TASK REQUIREMENTS: Every entry must be transcribed without alteration.
○ ○ ○ ○ ○ ○ ○
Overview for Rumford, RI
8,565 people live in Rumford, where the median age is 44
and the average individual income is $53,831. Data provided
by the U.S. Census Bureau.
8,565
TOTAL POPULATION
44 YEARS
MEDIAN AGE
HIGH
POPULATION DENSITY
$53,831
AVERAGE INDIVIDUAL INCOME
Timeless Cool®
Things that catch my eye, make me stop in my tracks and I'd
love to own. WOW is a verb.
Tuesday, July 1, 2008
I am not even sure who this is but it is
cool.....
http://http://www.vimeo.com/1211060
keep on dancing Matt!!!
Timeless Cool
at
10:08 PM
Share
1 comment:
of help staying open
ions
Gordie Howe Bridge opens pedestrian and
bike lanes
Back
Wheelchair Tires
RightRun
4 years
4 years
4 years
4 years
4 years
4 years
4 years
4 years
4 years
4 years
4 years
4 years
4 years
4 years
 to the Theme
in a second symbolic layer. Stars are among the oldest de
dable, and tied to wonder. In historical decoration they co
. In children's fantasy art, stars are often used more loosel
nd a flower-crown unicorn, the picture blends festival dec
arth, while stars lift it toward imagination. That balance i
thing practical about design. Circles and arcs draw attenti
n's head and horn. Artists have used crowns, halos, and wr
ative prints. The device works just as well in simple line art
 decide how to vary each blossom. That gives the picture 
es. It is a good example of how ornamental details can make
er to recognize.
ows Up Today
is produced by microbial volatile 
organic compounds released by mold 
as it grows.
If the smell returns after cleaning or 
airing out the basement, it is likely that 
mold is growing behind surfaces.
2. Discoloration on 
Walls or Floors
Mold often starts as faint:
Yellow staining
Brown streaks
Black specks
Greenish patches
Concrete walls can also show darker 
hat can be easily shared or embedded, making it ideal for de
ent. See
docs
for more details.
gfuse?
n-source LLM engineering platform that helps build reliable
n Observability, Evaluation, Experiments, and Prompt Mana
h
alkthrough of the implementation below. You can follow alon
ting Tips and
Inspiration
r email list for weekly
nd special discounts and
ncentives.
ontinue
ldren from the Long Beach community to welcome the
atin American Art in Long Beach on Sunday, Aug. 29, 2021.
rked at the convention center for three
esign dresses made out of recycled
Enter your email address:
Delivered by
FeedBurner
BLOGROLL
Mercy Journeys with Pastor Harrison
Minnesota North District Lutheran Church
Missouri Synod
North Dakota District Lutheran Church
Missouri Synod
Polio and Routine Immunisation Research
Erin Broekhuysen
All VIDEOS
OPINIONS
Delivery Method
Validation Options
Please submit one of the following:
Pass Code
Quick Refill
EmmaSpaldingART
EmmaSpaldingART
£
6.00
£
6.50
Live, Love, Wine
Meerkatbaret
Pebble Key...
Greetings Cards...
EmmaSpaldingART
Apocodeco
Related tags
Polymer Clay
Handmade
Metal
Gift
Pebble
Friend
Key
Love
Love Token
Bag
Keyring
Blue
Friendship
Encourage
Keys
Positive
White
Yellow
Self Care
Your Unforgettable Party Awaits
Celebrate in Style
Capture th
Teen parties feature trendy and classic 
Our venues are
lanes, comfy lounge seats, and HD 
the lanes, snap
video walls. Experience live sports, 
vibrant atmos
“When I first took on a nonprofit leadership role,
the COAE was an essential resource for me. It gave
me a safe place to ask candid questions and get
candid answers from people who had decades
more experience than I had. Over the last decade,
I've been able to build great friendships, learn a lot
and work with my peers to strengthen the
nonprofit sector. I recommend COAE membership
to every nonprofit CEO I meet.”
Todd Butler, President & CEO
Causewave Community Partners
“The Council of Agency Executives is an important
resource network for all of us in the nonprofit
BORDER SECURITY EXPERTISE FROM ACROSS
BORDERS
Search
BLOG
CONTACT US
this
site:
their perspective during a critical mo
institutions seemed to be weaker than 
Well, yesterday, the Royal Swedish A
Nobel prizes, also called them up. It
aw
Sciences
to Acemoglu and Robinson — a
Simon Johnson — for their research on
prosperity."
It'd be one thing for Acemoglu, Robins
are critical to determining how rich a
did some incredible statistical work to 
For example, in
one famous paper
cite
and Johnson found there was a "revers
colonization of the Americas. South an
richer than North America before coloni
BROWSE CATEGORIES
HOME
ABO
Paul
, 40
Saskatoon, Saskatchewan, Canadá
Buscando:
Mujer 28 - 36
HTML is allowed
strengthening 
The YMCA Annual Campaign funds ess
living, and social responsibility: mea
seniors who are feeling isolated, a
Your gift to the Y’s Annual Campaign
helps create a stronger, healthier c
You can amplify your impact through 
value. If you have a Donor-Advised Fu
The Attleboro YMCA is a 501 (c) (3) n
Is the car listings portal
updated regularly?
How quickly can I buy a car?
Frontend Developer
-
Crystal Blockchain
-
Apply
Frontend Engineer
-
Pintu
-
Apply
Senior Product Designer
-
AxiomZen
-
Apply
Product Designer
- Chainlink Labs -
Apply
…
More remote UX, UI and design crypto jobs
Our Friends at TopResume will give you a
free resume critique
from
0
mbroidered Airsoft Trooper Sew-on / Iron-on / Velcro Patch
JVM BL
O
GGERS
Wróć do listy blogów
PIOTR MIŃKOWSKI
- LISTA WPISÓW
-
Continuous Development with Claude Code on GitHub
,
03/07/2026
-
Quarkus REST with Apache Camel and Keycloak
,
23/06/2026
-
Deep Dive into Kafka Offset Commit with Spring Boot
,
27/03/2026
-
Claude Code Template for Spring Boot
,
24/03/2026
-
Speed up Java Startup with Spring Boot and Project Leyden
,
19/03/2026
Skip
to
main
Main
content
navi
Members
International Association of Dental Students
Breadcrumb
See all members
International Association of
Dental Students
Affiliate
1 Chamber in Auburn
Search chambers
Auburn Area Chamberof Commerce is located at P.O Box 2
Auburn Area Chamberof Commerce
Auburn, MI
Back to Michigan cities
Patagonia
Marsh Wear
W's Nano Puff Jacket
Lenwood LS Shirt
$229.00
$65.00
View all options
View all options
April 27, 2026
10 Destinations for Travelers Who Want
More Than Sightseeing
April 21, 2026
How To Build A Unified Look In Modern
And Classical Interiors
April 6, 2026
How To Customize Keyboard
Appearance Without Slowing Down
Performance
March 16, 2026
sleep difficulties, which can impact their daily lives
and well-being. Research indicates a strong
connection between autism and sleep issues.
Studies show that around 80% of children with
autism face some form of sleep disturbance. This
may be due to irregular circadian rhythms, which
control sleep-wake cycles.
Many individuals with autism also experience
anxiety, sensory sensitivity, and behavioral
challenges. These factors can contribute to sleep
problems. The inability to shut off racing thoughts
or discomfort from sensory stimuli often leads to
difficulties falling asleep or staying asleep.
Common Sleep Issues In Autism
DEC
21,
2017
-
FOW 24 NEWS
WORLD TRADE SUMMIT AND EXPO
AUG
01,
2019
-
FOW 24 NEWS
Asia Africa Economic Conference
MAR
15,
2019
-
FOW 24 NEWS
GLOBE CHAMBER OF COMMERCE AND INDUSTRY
○ ○ ○ ○ ○ ○ ○
REPLY:
Overview for Rumford, RI
8,565 people live in Rumford, where the median age is 44
and the average individual income is $53,831. Data provided
by the U.S. Census Bureau.
8,565
TOTAL POPULATION
44 YEARS
MEDIAN AGE
HIGH
POPULATION DENSITY
$53,831
AVERAGE INDIVIDUAL INCOME
Timeless Cool®
Things that catch my eye, make me stop in my tracks and I'd
love to own. WOW is a verb.
Tuesday, July 1, 2008
I am not even sure who this is but it is
cool.....
http://http://www.vimeo.com/1211060
keep on dancing Matt!!!
Timeless Cool
at
10:08 PM
Share
1 comment:
of help staying open
ions
Gordie Howe Bridge opens pedestrian and
bike lanes
Back
Wheelchair Tires
RightRun
4 years
4 years
4 years
4 years
4 years
4 years
4 years
4 years
4 years
4 years
4 years
4 years
4 years
4 years
 to the Theme
in a second symbolic layer. Stars are among the oldest de
dable, and tied to wonder. In historical decoration they co
. In children's fantasy art, stars are often used more loosel
nd a flower-crown unicorn, the picture blends festival dec
arth, while stars lift it toward imagination. That balance i
thing practical about design. Circles and arcs draw attenti
n's head and horn. Artists have used crowns, halos, and wr
ative prints. The device works just as well in simple line art
 decide how to vary each blossom. That gives the picture 
es. It is a good example of how ornamental details can make
er to recognize.
ows Up Today
is produced by microbial volatile 
organic compounds released by mold 
as it grows.
If the smell returns after cleaning or 
airing out the basement, it is likely that 
mold is growing behind surfaces.
2. Discoloration on 
Walls or Floors
Mold often starts as faint:
Yellow staining
Brown streaks
Black specks
Greenish patches
Concrete walls can also show darker 
hat can be easily shared or embedded, making it ideal for de
ent. See
docs
for more details.
gfuse?
n-source LLM engineering platform that helps build reliable
n Observability, Evaluation, Experiments, and Prompt Mana
h
alkthrough of the implementation below. You can follow alon
ting Tips and
Inspiration
r email list for weekly
nd special discounts and
ncentives.
ontinue
ldren from the Long Beach community to welcome the
atin American Art in Long Beach on Sunday, Aug. 29, 2021.
rked at the convention center for three
esign dresses made out of recycled
Enter your email address:
Delivered by
FeedBurner
BLOGROLL
Mercy Journeys with Pastor Harrison
Minnesota North District Lutheran Church
Missouri Synod
North Dakota District Lutheran Church
Missouri Synod
Polio and Routine Immunisation Research
Erin Broekhuysen
All VIDEOS
OPINIONS
Delivery Method
Validation Options
Please submit one of the following:
Pass Code
Quick Refill
EmmaSpaldingART
EmmaSpaldingART
£
6.00
£
6.50
Live, Love, Wine
Meerkatbaret
Pebble Key...
Greetings Cards...
EmmaSpaldingART
Apocodeco
Related tags
Polymer Clay
Handmade
Metal
Gift
Pebble
Friend
Key
Love
Love Token
Bag
Keyring
Blue
Friendship
Encourage
Keys
Positive
White
Yellow
Self Care
Your Unforgettable Party Awaits
Celebrate in Style
Capture th
Teen parties feature trendy and classic 
Our venues are
lanes, comfy lounge seats, and HD 
the lanes, snap
video walls. Experience live sports, 
vibrant atmos
“When I first took on a nonprofit leadership role,
the COAE was an essential resource for me. It gave
me a safe place to ask candid questions and get
candid answers from people who had decades
more experience than I had. Over the last decade,
I've been able to build great friendships, learn a lot
and work with my peers to strengthen the
nonprofit sector. I recommend COAE membership
to every nonprofit CEO I meet.”
Todd Butler, President & CEO
Causewave Community Partners
“The Council of Agency Executives is an important
resource network for all of us in the nonprofit
BORDER SECURITY EXPERTISE FROM ACROSS
BORDERS
Search
BLOG
CONTACT US
this
site:
their perspective during a critical mo
institutions seemed to be weaker than 
Well, yesterday, the Royal Swedish A
Nobel prizes, also called them up. It
aw
Sciences
to Acemoglu and Robinson — a
Simon Johnson — for their research on
prosperity."
It'd be one thing for Acemoglu, Robins
are critical to determining how rich a
did some incredible statistical work to 
For example, in
one famous paper
cite
and Johnson found there was a "revers
colonization of the Americas. South an
richer than North America before coloni
BROWSE CATEGORIES
HOME
ABO
Paul
, 40
Saskatoon, Saskatchewan, Canadá
Buscando:
Mujer 28 - 36
HTML is allowed
strengthening 
The YMCA Annual Campaign funds ess
living, and social responsibility: mea
seniors who are feeling isolated, a
Your gift to the Y’s Annual Campaign
helps create a stronger, healthier c
You can amplify your impact through 
value. If you have a Donor-Advised Fu
The Attleboro YMCA is a 501 (c) (3) n
Is the car listings portal
updated regularly?
How quickly can I buy a car?
Frontend Developer
-
Crystal Blockchain
-
Apply
Frontend Engineer
-
Pintu
-
Apply
Senior Product Designer
-
AxiomZen
-
Apply
Product Designer
- Chainlink Labs -
Apply
…
More remote UX, UI and design crypto jobs
Our Friends at TopResume will give you a
free resume critique
from
0
mbroidered Airsoft Trooper Sew-on / Iron-on / Velcro Patch
JVM BL
O
GGERS
Wróć do listy blogów
PIOTR MIŃKOWSKI
- LISTA WPISÓW
-
Continuous Development with Claude Code on GitHub
,
03/07/2026
-
Quarkus REST with Apache Camel and Keycloak
,
23/06/2026
-
Deep Dive into Kafka Offset Commit with Spring Boot
,
27/03/2026
-
Claude Code Template for Spring Boot
,
24/03/2026
-
Speed up Java Startup with Spring Boot and Project Leyden
,
19/03/2026
Skip
to
main
Main
content
navi
Members
International Association of Dental Students
Breadcrumb
See all members
International Association of
Dental Students
Affiliate
1 Chamber in Auburn
Search chambers
Auburn Area Chamberof Commerce is located at P.O Box 2
Auburn Area Chamberof Commerce
Auburn, MI
Back to Michigan cities
Patagonia
Marsh Wear
W's Nano Puff Jacket
Lenwood LS Shirt
$229.00
$65.00
View all options
View all options
April 27, 2026
10 Destinations for Travelers Who Want
More Than Sightseeing
April 21, 2026
How To Build A Unified Look In Modern
And Classical Interiors
April 6, 2026
How To Customize Keyboard
Appearance Without Slowing Down
Performance
March 16, 2026
sleep difficulties, which can impact their daily lives
and well-being. Research indicates a strong
connection between autism and sleep issues.
Studies show that around 80% of children with
autism face some form of sleep disturbance. This
may be due to irregular circadian rhythms, which
control sleep-wake cycles.
Many individuals with autism also experience
anxiety, sensory sensitivity, and behavioral
challenges. These factors can contribute to sleep
problems. The inability to shut off racing thoughts
or discomfort from sensory stimuli often leads to
difficulties falling asleep or staying asleep.
Common Sleep Issues In Autism
DEC
21,
2017
-
FOW 24 NEWS
WORLD TRADE SUMMIT AND EXPO
AUG
01,
2019
-
FOW 24 NEWS
Asia Africa Economic Conference
MAR
15,
2019
-
FOW 24 NEWS
GLOBE CHAMBER OF COMMERCE AND INDUSTRY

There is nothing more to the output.